I wanted to get it so badly. I wanted to open myself to the film’s obscure depiction of isolation, despair and worthlessness. But I just couldn’t. Nothing clicked. It ended and I didn’t have plans to look at it again. And then we lost him. We lost him and people talked, wrote tributes. Synecdoche, New York was mentioned often, occasionally capped with words like “crowning achievement.” So I went back. And, slowly but surely, the puzzle pieces started to fit. It began to work. And now, every time I watch it, it reveals itself more to me.
Noah Baumbach’s Greenberg is the only film on this list that I actively disliked the first time I watched it. I found it to be a self-indulgent, vapid waste of time. But when I went back to the film for my Directors post on Baumbach, something kind of remarkable happened. I let the film wash over me, and I found myself seriously appreciating it. Age has a lot to do with this, as does an enhanced appreciation for editing and composition styles of European cinema. And really, how can you not like that final scene?

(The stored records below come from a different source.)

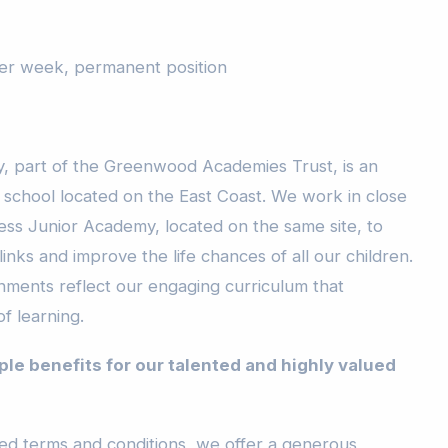
per week, permanent position
, part of the Greenwood Academies Trust, is an
g school located on the East Coast. We work in close
ess Junior Academy, located on the same site, to
links and improve the life chances of all our children.
onments reflect our engaging curriculum that
of learning.
ple benefits for our talented and highly valued
eed terms and conditions, we offer a generous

Moneyball was the victim of the cinematic sugar high I felt from Drive. I first saw Bennett Miller’s patient and calculating film about 30 seconds after I first saw Nicolas Winding Refn’s pulp electronica thrill ride. They were in the theater at the same time, the timing worked out, so I caught them both. Moneyball simply couldn’t hold my attention. I wanted to go back and be wowed by Drive again. I wanted that energy, that high. Today, Moneyball is one of the most compulsively rewatchable films I own. The film has its own unique energy, it just takes a little while to uncover it.
Warrior hit too close to home. It brought up so many feelings regarding my own family. It was so emotionally brutal, but also uncommonly vulnerable. After I first saw it, I denied its effect on me. But, much like The Deer Hunter, I knew I had to revisit Warrior. I caught it again the day before it left theaters, and by the end, I was a complete mess. Warrior is one of the best films I’ve ever seen about family, it just uses MMA as an outlet to facilitate its drama.
Preconceived notions are the worst possible thing you can take into a film. That’s why I ignore trailers, reviews, and marketing materials. I like to go in as blind as I can. But it was impossible to not have fixed thoughts on The Master before seeing it. I wanted the visceral power of There Will Be Blood. That was my one request. But, seeing as how There Will Be Blood is one of the most viscerally powerful films ever made, I was bound to let myself down. Instead, what I got was an experimental mind fuck; a meditation on isolation, rage, and control. I left the theater knowing I had witness greatness, yet I couldn’t hail it as great. Today… The Master is as great as great movies get.